Current trends in health industry reveal that the major cause for death ratio increase is due to heart disease. Malfunctioning of heart leads to heart disease and there are multiple forms of heart disease. Electrocardiogram (ECG) is painless and basic test which can detect basic heart related problems. Heart beat variations can be identified by detecting heart beat peaks. Heart beat peak detection plays a vital role for efficient analysis of ECG signals. This paper deals with detecting heart beat peaks in noisy ECG signals which will be helpful to extract required features, to detect heart disease in earlier stage. ECG Signals are taken as primary input to detect the heartbeat peaks for feature extraction purpose. As the noisy EGC signal is normal due to distortion of the original ECG signal because of the various levels of noises, filtering the noisy ECG signal is necessary to detect the heartbeat peaks. Existing digital IIR filters such as Butterworth, Chebyshev Type I, Chebyshev Type II and Elliptic are commonly used for denoising ECG signals to retrieve sharp ECG signal waves. This paper is an attempt to apply the existing methodologies to Massachusetts Institute of Technology-Beth Israel Hospital (MIT-BIH) noise, stress test database ECG signals and perform a quantitative study based on the performance metrics such as specificity, sensitivity, accuracy, mean square error and signal to noise ratio.
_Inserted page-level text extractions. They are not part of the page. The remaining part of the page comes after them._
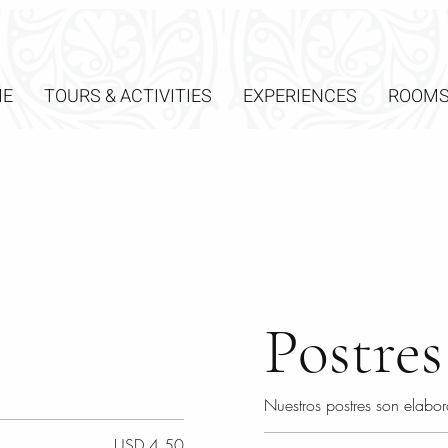
E
TOURS & ACTIVITIES
EXPERIENCES
ROOM
Postres
Nuestros postres son elabor
USD 4,50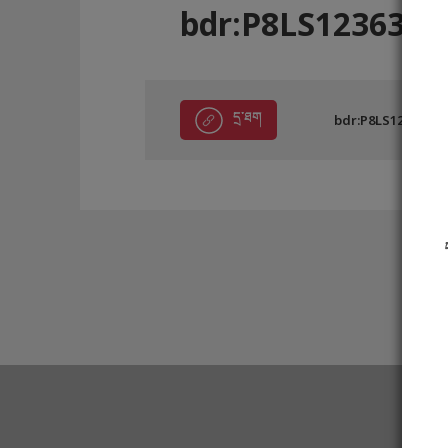
bdr:P8LS12363
དྲ་ཐག
bdr:P8LS12363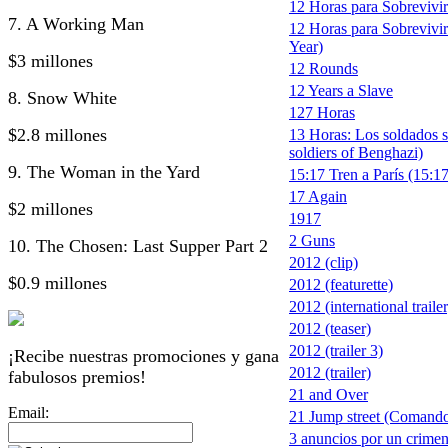
12 Horas para Sobrevivir 
7. A Working Man
12 Horas para Sobrevivir
Year)
$3 millones
12 Rounds
12 Years a Slave
8. Snow White
127 Horas
$2.8 millones
13 Horas: Los soldados s
soldiers of Benghazi)
9. The Woman in the Yard
15:17 Tren a París (15:17
17 Again
$2 millones
1917
2 Guns
10. The Chosen: Last Supper Part 2
2012 (clip)
$0.9 millones
2012 (featurette)
2012 (international trailer
2012 (teaser)
2012 (trailer 3)
¡Recibe nuestras promociones y gana
2012 (trailer)
fabulosos premios!
21 and Over
Email:
21 Jump street (Comando
3 anuncios por un crimen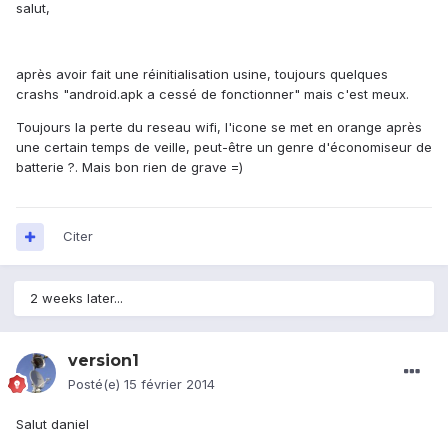
salut,
après avoir fait une réinitialisation usine, toujours quelques
crashs "android.apk a cessé de fonctionner" mais c'est meux.
Toujours la perte du reseau wifi, l'icone se met en orange après
une certain temps de veille, peut-être un genre d'économiseur de
batterie ?. Mais bon rien de grave =)
Citer
2 weeks later...
version1
Posté(e)
15 février 2014
Salut daniel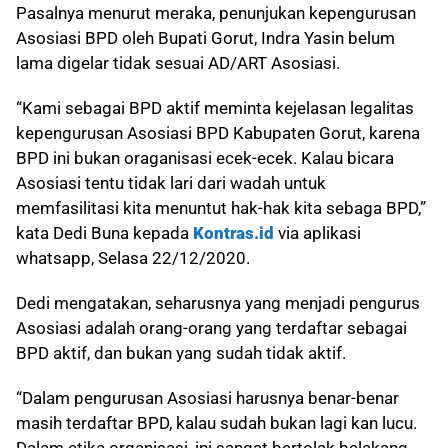
Pasalnya menurut meraka, penunjukan kepengurusan
Asosiasi BPD oleh Bupati Gorut, Indra Yasin belum
lama digelar tidak sesuai AD/ART Asosiasi.
“Kami sebagai BPD aktif meminta kejelasan legalitas
kepengurusan Asosiasi BPD Kabupaten Gorut, karena
BPD ini bukan oraganisasi ecek-ecek. Kalau bicara
Asosiasi tentu tidak lari dari wadah untuk
memfasilitasi kita menuntut hak-hak kita sebaga BPD,”
kata Dedi Buna kepada
Kontras.id
via aplikasi
whatsapp, Selasa 22/12/2020.
Dedi mengatakan, seharusnya yang menjadi pengurus
Asosiasi adalah orang-orang yang terdaftar sebagai
BPD aktif, dan bukan yang sudah tidak aktif.
“Dalam pengurusan Asosiasi harusnya benar-benar
masih terdaftar BPD, kalau sudah bukan lagi kan lucu.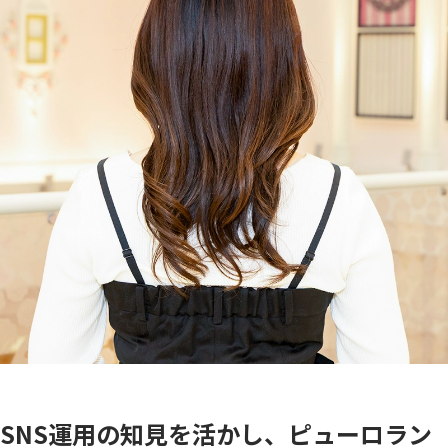
SNS運用の知見を活かし、ピューロラン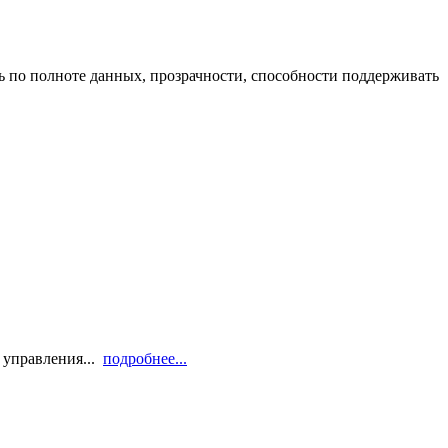
ь по полноте данных, прозрачности, способности поддерживать
 управления...
подробнее...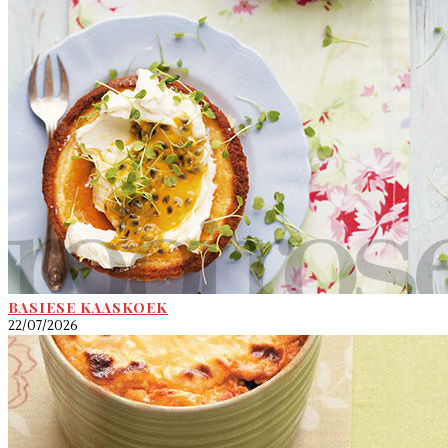
BASIESE KAASKOEK
22/07/2026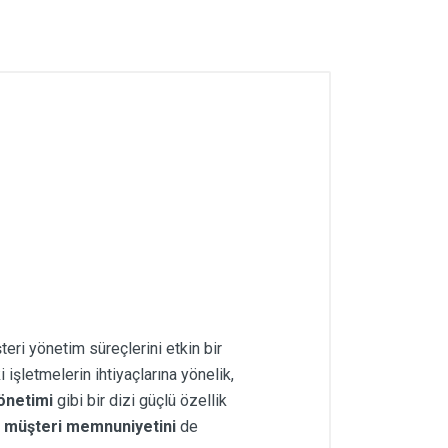
teri yönetim süreçlerini etkin bir
 işletmelerin ihtiyaçlarına yönelik,
önetimi
gibi bir dizi güçlü özellik
a
müşteri memnuniyetini
de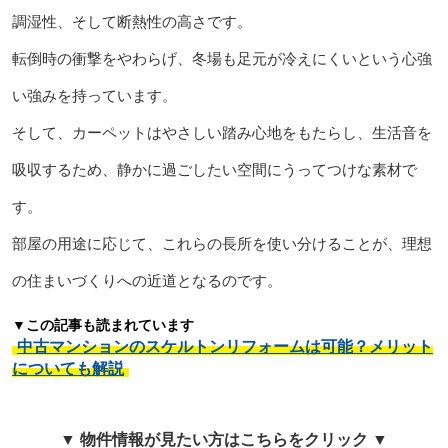
調湿性、そして断熱性の高さです。
転倒時の衝撃をやわらげ、冬場も足元が冷えにくいという心強
い強みを持っています。
そして、カーペットはやさしい踏み心地をもたらし、生活音を
吸収するため、静かに過ごしたい空間にうってつけな素材で
す。
部屋の用途に応じて、これらの長所を使い分けることが、理想
の住まいづくりへの近道となるのです。
▼この記事も読まれています
中古マンションのスケルトンリフォームは可能？メリット
についても解説
▼ 物件情報が見たい方はこちらをクリック ▼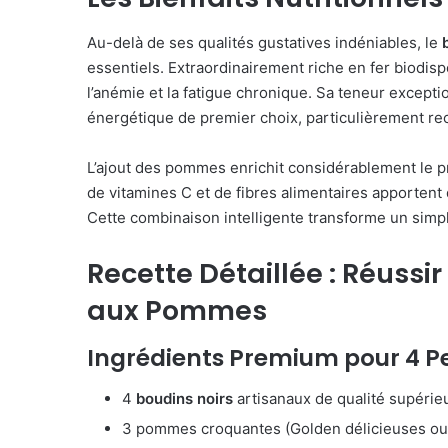
Au-delà de ses qualités gustatives indéniables, le
essentiels. Extraordinairement riche en fer biodispo
l’anémie et la fatigue chronique. Sa teneur excepti
énergétique de premier choix, particulièrement re
L’ajout des pommes enrichit considérablement le prof
de vitamines C et de fibres alimentaires apportent d
Cette combinaison intelligente transforme un simple
Recette Détaillée : Réussi
aux Pommes
Ingrédients Premium pour 4 
4
boudins noirs
artisanaux de qualité supérie
3 pommes croquantes (Golden délicieuses ou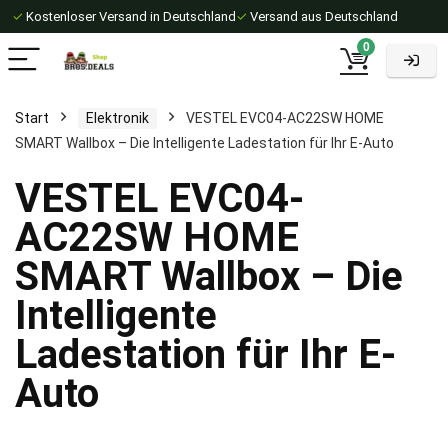
✓
Kostenloser Versand in Deutschland
✓
Versand aus Deutschland
0
Start
Elektronik
VESTEL EVC04-AC22SW HOME
SMART Wallbox – Die Intelligente Ladestation für Ihr E-Auto
VESTEL EVC04-
AC22SW HOME
SMART Wallbox – Die
Intelligente
Ladestation für Ihr E-
Auto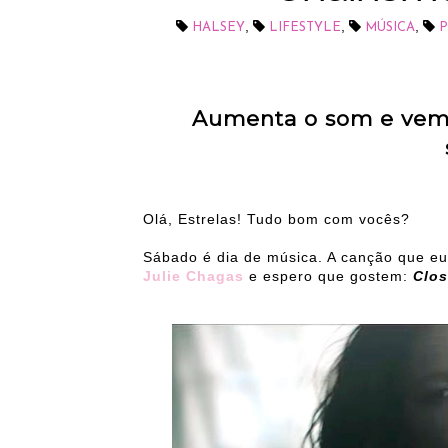
,
,
,
HALSEY
LIFESTYLE
MÚSICA
P
Aumenta o som e vem c
Olá, Estrelas! Tudo bom com vocês?
Sábado é dia de música. A canção que eu 
Julie Chagas
e espero que gostem:
Clos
Both Chebyshev Type II and Elliptic filers reflected poor performance over this dataset. Hence this paper proposes a novel hybrid methodology called ButterChev which is a combined version of Butterworth and Chebyshev Type I filters. The proposed methodology resulted with improved performance metrics and it paves the way for better noise removal and peak detection for the given noisy ECG signal. The implementation process has been carried out using Matlab software environment.

Keywords : ECG signal, Butterworth, Chebyshev Type I, Chebyshev Type II, Elliptic, ButterChev.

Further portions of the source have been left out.